The novel progresses in chapters that alternate between the lives of Nia and Shan as they gingerly navigate unfamiliar territory. Along the way, their backstories are tunnelled into and contrasted with present circumstances.
Nia tries to find out more about Tuli’s seemingly altruistic actions, while Shan pursues the ambition of getting his immediate family to join him. The plot does begin to sag in the middle, but soon moves into higher gear as circumstances force the three of them to set off on a personal mission.
Lalwani’s prose is insightful and rich in metaphor. Nia’s anger is ‘tight and burning like tobacco in a pipe’, while Shan’s job is ‘a pearl in the vast gloom of oceanic sediment that was his life’. In the restaurant, a bowl of wooden cocktail sticks resembles ‘soldiers sleeping in a mass’, while on another table, the transparent forms of glass bottles are ‘as defiant as nudists on a beach’. Such language can occasionally fall into the trap of becoming overheated, such as when a character enters a room’s ‘gloaming void’.

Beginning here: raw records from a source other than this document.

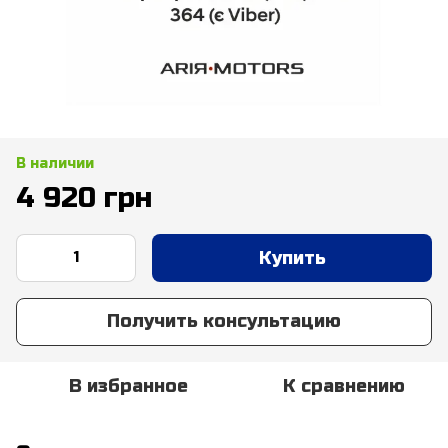
В наличии
4 920 грн
Купить
Получить консультацию
В избранное
К сравнению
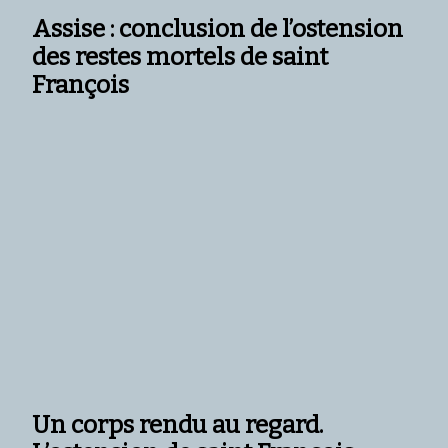
Assise : conclusion de l’ostension
des restes mortels de saint
François
Un corps rendu au regard.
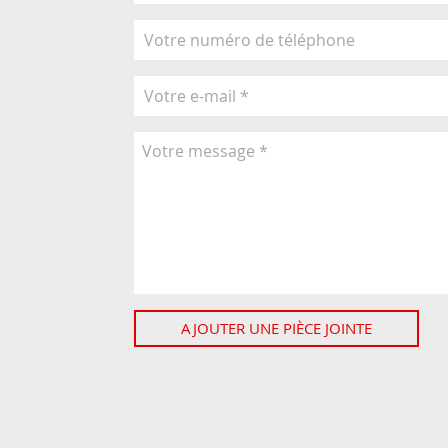
AJOUTER UNE PIÈCE JOINTE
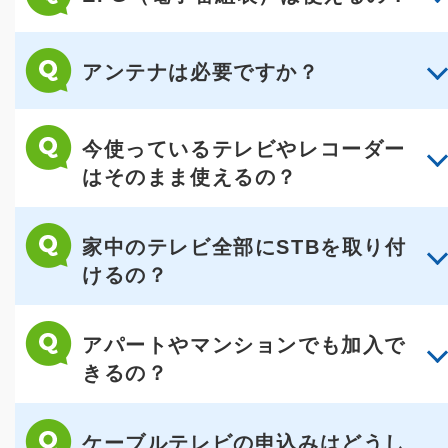
アンテナは必要ですか？
今使っているテレビやレコーダー
はそのまま使えるの？
家中のテレビ全部にSTBを取り付
けるの？
アパートやマンションでも加入で
きるの？
ケーブルテレビの申込みはどうし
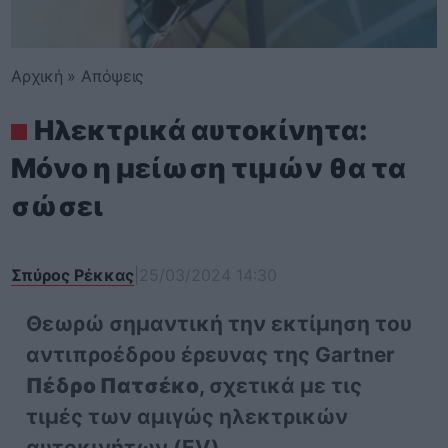
Αρχική
»
Απόψεις
Ηλεκτρικά αυτοκίνητα:
Μόνο η μείωση τιμών θα τα
σώσει
Σπύρος Ρέκκας
|
25/03/2024 14:30
Θεωρώ σημαντική την εκτίμηση του
αντιπροέδρου έρευνας της Gartner
Πέδρο Πατσέκο
, σχετικά με τις
τιμές των αμιγώς ηλεκτρικών
αυτοκινήτων (EV).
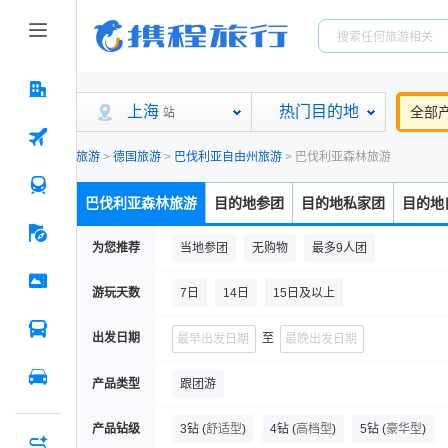
上海
热门目的地
全部
站
旅游
>
德国旅游
>
巴伐利亚自由州旅游
>
巴伐利亚森林旅游
巴伐利亚森林旅游
目的地参团
目的地私家团
目的地
为您推荐
当地参团
无购物
最多9人团
游玩天数
7日
14日
15日及以上
出发日期
至
产品类型
跟团游
产品钻级
3钻
(
舒适型
)
4钻
(
高档型
)
5钻
(
豪华型
)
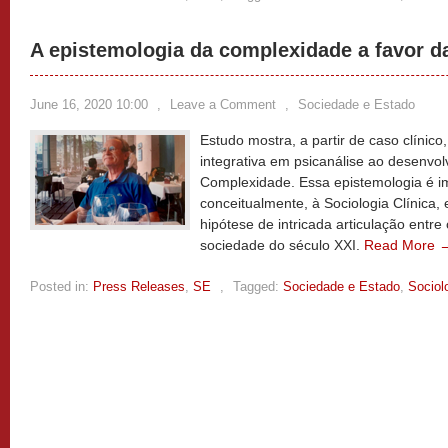
A epistemologia da complexidade a favor da
June 16, 2020 10:00
,
Leave a Comment
,
Sociedade e Estado
Estudo mostra, a partir de caso clínico
integrativa em psicanálise ao desenvo
Complexidade. Essa epistemologia é im
conceitualmente, à Sociologia Clínica,
hipótese de intricada articulação entr
sociedade do século XXI.
Read More 
Posted in:
Press Releases
,
SE
,
Tagged:
Sociedade e Estado
,
Sociol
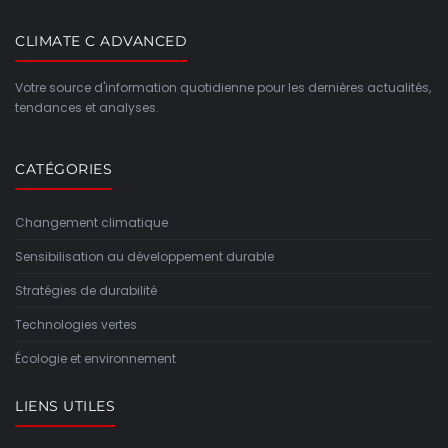
CLIMATE C ADVANCED
Votre source d'information quotidienne pour les dernières actualités,
tendances et analyses.
CATÉGORIES
Changement climatique
Sensibilisation au développement durable
Stratégies de durabilité
Technologies vertes
Écologie et environnement
LIENS UTILES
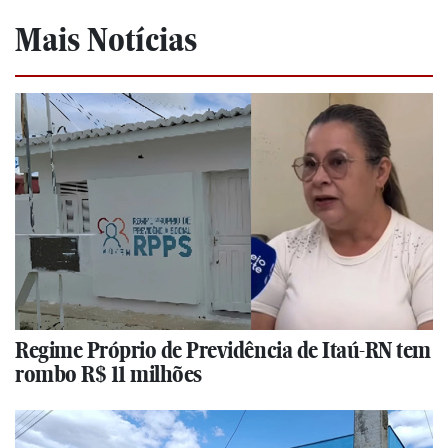
Mais Notícias
Regime Próprio de Previdência de Itaú-RN tem
rombo R$ 11 milhões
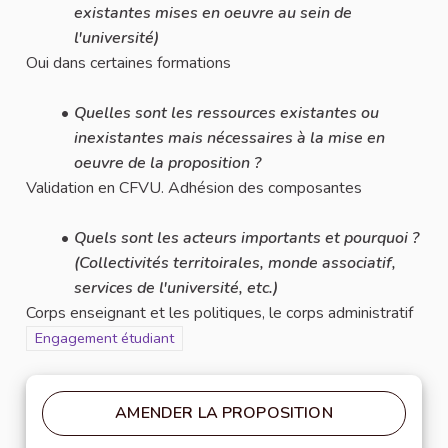
existantes mises en oeuvre au sein de
l'université)
Oui dans certaines formations
Quelles sont les ressources existantes ou
inexistantes mais nécessaires à la mise en
oeuvre de la proposition ?
Validation en CFVU. Adhésion des composantes
Quels sont les acteurs importants et pourquoi ?
(Collectivités territoirales, monde associatif,
services de l'université, etc.)
Corps enseignant et les politiques, le corps administratif
Filtrer les résultats pour le secteur : Engagement étudiant
Engagement étudiant
AMENDER LA PROPOSITION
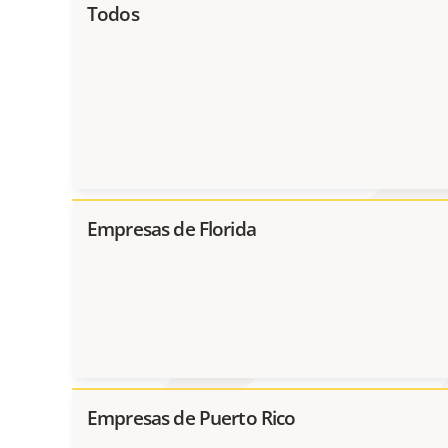
Todos
Empresas de Florida
Empresas de Puerto Rico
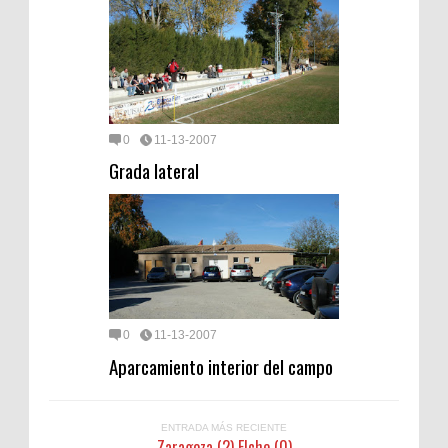
0
11-13-2007
Grada lateral
0
11-13-2007
Aparcamiento interior del campo
ENTRADA MÁS RECIENTE
Zaragoza (2) Elche (0)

The ostensible purpose of You People is to comment on the arbitrariness of immigration laws, especially the inequity of treating human beings as numbers. However, the novel goes beyond this to explore a spider’s web of ethical considerations. When the boundaries between ends and means are blurred, there’s no simple matrix of right and wrong in this rock-paper-scissors world.
It’s an issue that doesn’t lend itself to easy solutions, but the tales of those on the coalface can offer depth and dimension. In his impassioned polemic, This Land Is Our Land, Suketu Mehta writes, ‘The first thing that a new migrant sends to his family back home isn’t money; it’s a story.’ Lalwani’s You People is among the stories worth listening to.